My dad was almost a duplicate of the ex-Marine neighbor in the movie American Beauty. So, 1) I would not be too surprised but 2) if he came out to you your life is in danger.
My mom would never have actually come out either. She would have insisted that, “Oh, don’t be crude! She and I are just good friends,” until death.
They’ve been together over 40 years, I’d be fairly surprised. But if that’s who they are, I’d obviously support both of them.
I would suddenly feel very sad for the one of them that bottled it up for 40 years, and for the other who obviously has known for many of those years…
Sometimes they are really good at hiding it for 40 years, leading to even worse heart break. Surely there was some denial involved, but still…
it would deeply pain me that they’ve had to suffer staying in the closet for so long, but i would be happy that they are now free to be what they feel they need to be.
Well, my mother’s name is a male name where we live. So not much would change.
gay != trans
I won’t react
My reaction would be “holy shit you’re actually still alive.”
Convenient since my mum passed away a few days ago actually.
I am really sorry for your loss. I wish peace and healing to you and all who loved your mother.
Thanks, I appreciate it.
Happy Easter!
Thanks, you too.
One of my kids is trans and pan. The other is lesbian. My niece is trans and lesbian. My other nibling (look it up) is gender-fluid. My sister is bisexual. My aunt was lesbian. I have multiple gay uncles and grand-uncles.
There are a lot of LGBTQ+ people in my extended family, on both sides, and it’s not a small family. So if either came out as gay, I wouldn’t be particularly surprised.
Especially if it’s my mother, who is already out as bisexual.
As for how I’d react? Mostly by saying, “Thank you for telling me, that must have been very hard for you.” No recrimination or anger, of course. I love my parents, and either of them coming out wouldn’t affect that in the slightest.
I know they won’t, because my parents are devout Muslims.
My mother loathes the fact that my brother is gay, not even for religion reasons but because she’s psychotic, so for her to come out would be highly satisfying because then maybe I could make her feel bad about it the way she makes him feel, cunt that she is.
My mom?

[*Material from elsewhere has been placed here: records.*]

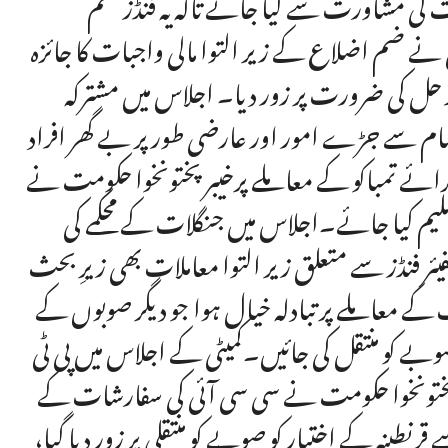
کومت کی مشاورت سے کیا جائے تاکہ یہ فنڈز ضم
 ضم اضلاع کے زیر التوا مالی واجبات کا جائزہ
حل کی ضرورت پر زور دیا۔ اجلاس میں مشترکہ
مام سے جڑے امور اور عارضی طور پر بے گھر افراد
ی برائے تمباکو کے معاملے پرخیبرپختونخوا حکومت نے
ق تسلیم کیا جائے۔اجلاس میں جنگلات کے محکمے کی
ر فنڈز سے متعلق زیر التوا معاملات بھی زیرِ بحث
خوا کی 3,147 تاریخی نوادرات کے معاملے پر تبادلہ خیال ہوا جو دیگر صوبوں کے
 صوبے کو منتقل کی جائیں۔کمیٹی کے اجلاس میں پی ٹی
برپختونخوا حکومت نے سی سی آئی کی سفارشات کے
طینہ کے اختیار کو صوبے کو منتقلی پر زور دیا گیا،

Thank heavens, her taste in men is TRASH. Surely her taste in women has to be better.
Dad? I’d tell whoever told me that I don’t care what my dad is up to.
You’d think but she’d just bring home a Shane type
So funnily enough, she has had romantic interest in 2-3 women in her life who were very close friends that were gregarious, successful,kind, and independent.
But she wasn’t actually attracted to them. It’s like her brain recognized “oh hey these people would be wonderful to have has life partners.”
But she’s not attracted to women. So yeah still hoping she’ll decide she likes women. Cause my dad was rock bottom and her recent boy friends were looking for a new mom to take care of them at 55.
So yeah, her taste in women would hopefully stay high if she decides she is gay!
I’d laugh and walk away shaking my head. It’s a kinda hard to explain but it’s them being in that situation thing. If my brother or sister did I’d be fine not really react as it’s not a big deal.
I’d be fucking pissed. You disowned me for how fucking long over my queerness and were gay the whole time‽
If mom was still alive and gay I’d be surprised but happy for her and probably try to set her up with someone. She actually took me to my first gay bar.
Upvote for interrobang
I’d be really surprised they came back to life. But seriously I would just support them and do nothing I guess
I would feel very sorry for both of them.
My parents are in their 80s. They’ve been married 50+ years. I know that they came very close to divorce at one point, and ultimately only stayed together because their religion says that you shouldn’t divorce (except in cases of physical abuse and infidelity). To discover that they had stayed married, and both of them miserable, for 50+ years because of a bullshit religion would be heartbreaking.
I would find it completely uninteresting. Everyone has a type.